* [Task goal] Nothing outside the range is wanted. Repeat exactly the lines below from the one with "2020 in the contemporary artworld." through the one with "lobal? And how active have they been in".

(Beginning of Data)

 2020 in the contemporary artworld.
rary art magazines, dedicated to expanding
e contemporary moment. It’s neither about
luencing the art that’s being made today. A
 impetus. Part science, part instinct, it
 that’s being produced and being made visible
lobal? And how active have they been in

(End of Data)
(Beginning of Data)

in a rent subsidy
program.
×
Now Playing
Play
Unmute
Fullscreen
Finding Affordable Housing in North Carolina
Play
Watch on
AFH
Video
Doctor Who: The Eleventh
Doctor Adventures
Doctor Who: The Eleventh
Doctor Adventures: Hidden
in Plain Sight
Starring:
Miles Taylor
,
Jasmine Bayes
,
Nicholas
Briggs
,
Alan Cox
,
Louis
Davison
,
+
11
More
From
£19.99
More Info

(End of Data)
(Beginning of Data)

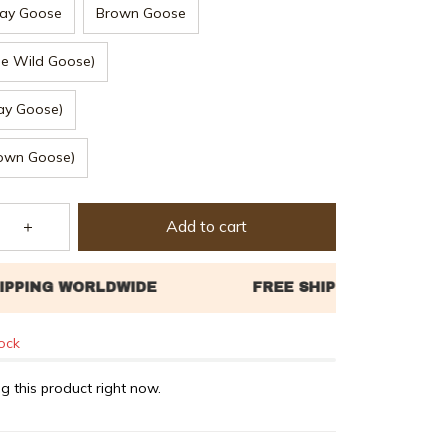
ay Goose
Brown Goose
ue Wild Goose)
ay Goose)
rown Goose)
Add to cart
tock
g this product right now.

(End of Data)

* [Written solution]
 2020 in the contemporary artworld.
rary art magazines, dedicated to expanding
e contemporary moment. It’s neither about
luencing the art that’s being made today. A
 impetus. Part science, part instinct, it
 that’s being produced and being made visible
lobal? And how active have they been in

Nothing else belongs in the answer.